*Description of the task:* Repeat every record below, word for word.

[Dataset excerpts]
+++

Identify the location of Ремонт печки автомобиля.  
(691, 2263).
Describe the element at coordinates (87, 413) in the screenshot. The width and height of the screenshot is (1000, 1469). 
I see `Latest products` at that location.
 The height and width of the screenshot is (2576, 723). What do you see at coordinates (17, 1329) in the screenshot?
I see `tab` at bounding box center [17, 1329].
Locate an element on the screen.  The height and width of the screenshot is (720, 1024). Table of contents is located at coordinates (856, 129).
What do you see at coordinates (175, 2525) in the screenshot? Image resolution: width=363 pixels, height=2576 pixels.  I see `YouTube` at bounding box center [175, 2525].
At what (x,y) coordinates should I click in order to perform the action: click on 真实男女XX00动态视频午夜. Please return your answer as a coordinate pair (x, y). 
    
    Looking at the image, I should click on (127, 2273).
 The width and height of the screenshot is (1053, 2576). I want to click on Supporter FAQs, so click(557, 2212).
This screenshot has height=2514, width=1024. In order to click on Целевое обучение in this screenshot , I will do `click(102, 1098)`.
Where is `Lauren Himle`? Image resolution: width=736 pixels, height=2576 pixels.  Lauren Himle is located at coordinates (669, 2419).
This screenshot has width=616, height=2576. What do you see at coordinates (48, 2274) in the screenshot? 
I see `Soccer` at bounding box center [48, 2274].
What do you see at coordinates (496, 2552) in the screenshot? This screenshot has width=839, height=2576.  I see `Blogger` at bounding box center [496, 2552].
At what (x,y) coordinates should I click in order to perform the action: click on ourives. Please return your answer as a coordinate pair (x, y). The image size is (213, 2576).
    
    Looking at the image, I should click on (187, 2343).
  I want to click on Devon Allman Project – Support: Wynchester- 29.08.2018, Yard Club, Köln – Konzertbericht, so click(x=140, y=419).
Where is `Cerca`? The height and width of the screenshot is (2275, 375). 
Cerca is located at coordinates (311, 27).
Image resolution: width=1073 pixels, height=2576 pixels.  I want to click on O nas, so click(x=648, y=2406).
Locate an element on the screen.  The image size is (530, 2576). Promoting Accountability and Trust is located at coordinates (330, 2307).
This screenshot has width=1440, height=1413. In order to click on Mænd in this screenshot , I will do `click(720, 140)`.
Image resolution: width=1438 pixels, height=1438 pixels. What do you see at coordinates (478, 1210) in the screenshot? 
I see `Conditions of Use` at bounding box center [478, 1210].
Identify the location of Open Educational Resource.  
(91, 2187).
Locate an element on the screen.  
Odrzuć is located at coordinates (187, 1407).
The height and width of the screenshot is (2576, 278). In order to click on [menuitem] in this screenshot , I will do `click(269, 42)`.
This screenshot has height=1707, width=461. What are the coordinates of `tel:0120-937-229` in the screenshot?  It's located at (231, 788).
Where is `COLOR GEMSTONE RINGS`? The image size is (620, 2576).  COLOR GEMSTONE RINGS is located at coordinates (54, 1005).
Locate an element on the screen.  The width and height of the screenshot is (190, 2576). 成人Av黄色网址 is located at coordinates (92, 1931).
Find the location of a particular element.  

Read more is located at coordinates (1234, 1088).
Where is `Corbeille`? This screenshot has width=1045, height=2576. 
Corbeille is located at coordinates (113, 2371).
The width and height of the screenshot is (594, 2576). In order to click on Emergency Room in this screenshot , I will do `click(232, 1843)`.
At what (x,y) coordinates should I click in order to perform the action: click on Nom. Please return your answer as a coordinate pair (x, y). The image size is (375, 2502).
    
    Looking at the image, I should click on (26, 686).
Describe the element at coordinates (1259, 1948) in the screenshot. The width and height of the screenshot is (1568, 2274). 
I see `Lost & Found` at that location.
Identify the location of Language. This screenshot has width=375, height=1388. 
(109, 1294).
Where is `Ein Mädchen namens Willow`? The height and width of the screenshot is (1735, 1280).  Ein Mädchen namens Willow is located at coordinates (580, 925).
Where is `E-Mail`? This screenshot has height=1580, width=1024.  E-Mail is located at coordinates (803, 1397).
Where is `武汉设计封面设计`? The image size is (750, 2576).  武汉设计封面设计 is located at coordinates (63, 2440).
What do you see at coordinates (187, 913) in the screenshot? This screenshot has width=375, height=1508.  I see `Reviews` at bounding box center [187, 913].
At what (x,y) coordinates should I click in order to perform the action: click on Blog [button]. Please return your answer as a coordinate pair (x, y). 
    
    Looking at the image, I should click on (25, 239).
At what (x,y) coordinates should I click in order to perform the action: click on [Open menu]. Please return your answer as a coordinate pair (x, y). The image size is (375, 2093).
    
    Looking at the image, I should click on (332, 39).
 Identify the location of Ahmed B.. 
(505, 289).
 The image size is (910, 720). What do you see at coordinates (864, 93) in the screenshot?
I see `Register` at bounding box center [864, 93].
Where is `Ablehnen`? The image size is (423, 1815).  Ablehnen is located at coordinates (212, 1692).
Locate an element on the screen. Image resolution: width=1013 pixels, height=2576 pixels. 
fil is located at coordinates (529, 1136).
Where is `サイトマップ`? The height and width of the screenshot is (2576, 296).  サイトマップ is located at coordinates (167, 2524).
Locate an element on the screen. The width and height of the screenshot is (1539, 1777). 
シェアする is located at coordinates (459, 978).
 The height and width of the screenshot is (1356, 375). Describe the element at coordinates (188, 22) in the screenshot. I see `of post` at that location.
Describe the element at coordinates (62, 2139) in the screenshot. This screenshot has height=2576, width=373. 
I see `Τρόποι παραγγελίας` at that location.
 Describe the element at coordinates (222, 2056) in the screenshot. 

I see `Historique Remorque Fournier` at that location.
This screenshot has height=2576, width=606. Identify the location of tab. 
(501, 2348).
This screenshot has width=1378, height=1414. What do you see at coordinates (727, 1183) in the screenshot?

+++

*Solution to this task:*
Identify the location of Ремонт печки автомобиля.  
(691, 2263).
Describe the element at coordinates (87, 413) in the screenshot. The width and height of the screenshot is (1000, 1469). 
I see `Latest products` at that location.
 The height and width of the screenshot is (2576, 723). What do you see at coordinates (17, 1329) in the screenshot?
I see `tab` at bounding box center [17, 1329].
Locate an element on the screen.  The height and width of the screenshot is (720, 1024). Table of contents is located at coordinates (856, 129).
What do you see at coordinates (175, 2525) in the screenshot? Image resolution: width=363 pixels, height=2576 pixels.  I see `YouTube` at bounding box center [175, 2525].
At what (x,y) coordinates should I click in order to perform the action: click on 真实男女XX00动态视频午夜. Please return your answer as a coordinate pair (x, y). 
    
    Looking at the image, I should click on (127, 2273).
 The width and height of the screenshot is (1053, 2576). I want to click on Supporter FAQs, so click(557, 2212).
This screenshot has height=2514, width=1024. In order to click on Целевое обучение in this screenshot , I will do `click(102, 1098)`.
Where is `Lauren Himle`? Image resolution: width=736 pixels, height=2576 pixels.  Lauren Himle is located at coordinates (669, 2419).
This screenshot has width=616, height=2576. What do you see at coordinates (48, 2274) in the screenshot? 
I see `Soccer` at bounding box center [48, 2274].
What do you see at coordinates (496, 2552) in the screenshot? This screenshot has width=839, height=2576.  I see `Blogger` at bounding box center [496, 2552].
At what (x,y) coordinates should I click in order to perform the action: click on ourives. Please return your answer as a coordinate pair (x, y). The image size is (213, 2576).
    
    Looking at the image, I should click on (187, 2343).
  I want to click on Devon Allman Project – Support: Wynchester- 29.08.2018, Yard Club, Köln – Konzertbericht, so click(x=140, y=419).
Where is `Cerca`? The height and width of the screenshot is (2275, 375). 
Cerca is located at coordinates (311, 27).
Image resolution: width=1073 pixels, height=2576 pixels.  I want to click on O nas, so click(x=648, y=2406).
Locate an element on the screen.  The image size is (530, 2576). Promoting Accountability and Trust is located at coordinates (330, 2307).
This screenshot has width=1440, height=1413. In order to click on Mænd in this screenshot , I will do `click(720, 140)`.
Image resolution: width=1438 pixels, height=1438 pixels. What do you see at coordinates (478, 1210) in the screenshot? 
I see `Conditions of Use` at bounding box center [478, 1210].
Identify the location of Open Educational Resource.  
(91, 2187).
Locate an element on the screen.  
Odrzuć is located at coordinates (187, 1407).
The height and width of the screenshot is (2576, 278). In order to click on [menuitem] in this screenshot , I will do `click(269, 42)`.
This screenshot has height=1707, width=461. What are the coordinates of `tel:0120-937-229` in the screenshot?  It's located at (231, 788).
Where is `COLOR GEMSTONE RINGS`? The image size is (620, 2576).  COLOR GEMSTONE RINGS is located at coordinates (54, 1005).
Locate an element on the screen.  The width and height of the screenshot is (190, 2576). 成人Av黄色网址 is located at coordinates (92, 1931).
Find the location of a particular element.  

Read more is located at coordinates (1234, 1088).
Where is `Corbeille`? This screenshot has width=1045, height=2576. 
Corbeille is located at coordinates (113, 2371).
The width and height of the screenshot is (594, 2576). In order to click on Emergency Room in this screenshot , I will do `click(232, 1843)`.
At what (x,y) coordinates should I click in order to perform the action: click on Nom. Please return your answer as a coordinate pair (x, y). The image size is (375, 2502).
    
    Looking at the image, I should click on (26, 686).
Describe the element at coordinates (1259, 1948) in the screenshot. The width and height of the screenshot is (1568, 2274). 
I see `Lost & Found` at that location.
Identify the location of Language. This screenshot has width=375, height=1388. 
(109, 1294).
Where is `Ein Mädchen namens Willow`? The height and width of the screenshot is (1735, 1280).  Ein Mädchen namens Willow is located at coordinates (580, 925).
Where is `E-Mail`? This screenshot has height=1580, width=1024.  E-Mail is located at coordinates (803, 1397).
Where is `武汉设计封面设计`? The image size is (750, 2576).  武汉设计封面设计 is located at coordinates (63, 2440).
What do you see at coordinates (187, 913) in the screenshot? This screenshot has width=375, height=1508.  I see `Reviews` at bounding box center [187, 913].
At what (x,y) coordinates should I click in order to perform the action: click on Blog [button]. Please return your answer as a coordinate pair (x, y). 
    
    Looking at the image, I should click on (25, 239).
At what (x,y) coordinates should I click in order to perform the action: click on [Open menu]. Please return your answer as a coordinate pair (x, y). The image size is (375, 2093).
    
    Looking at the image, I should click on (332, 39).
 Identify the location of Ahmed B.. 
(505, 289).
 The image size is (910, 720). What do you see at coordinates (864, 93) in the screenshot?
I see `Register` at bounding box center [864, 93].
Where is `Ablehnen`? The image size is (423, 1815).  Ablehnen is located at coordinates (212, 1692).
Locate an element on the screen. Image resolution: width=1013 pixels, height=2576 pixels. 
fil is located at coordinates (529, 1136).
Where is `サイトマップ`? The height and width of the screenshot is (2576, 296).  サイトマップ is located at coordinates (167, 2524).
Locate an element on the screen. The width and height of the screenshot is (1539, 1777). 
シェアする is located at coordinates (459, 978).
 The height and width of the screenshot is (1356, 375). Describe the element at coordinates (188, 22) in the screenshot. I see `of post` at that location.
Describe the element at coordinates (62, 2139) in the screenshot. This screenshot has height=2576, width=373. 
I see `Τρόποι παραγγελίας` at that location.
 Describe the element at coordinates (222, 2056) in the screenshot. 

I see `Historique Remorque Fournier` at that location.
This screenshot has height=2576, width=606. Identify the location of tab. 
(501, 2348).
This screenshot has width=1378, height=1414. What do you see at coordinates (727, 1183) in the screenshot?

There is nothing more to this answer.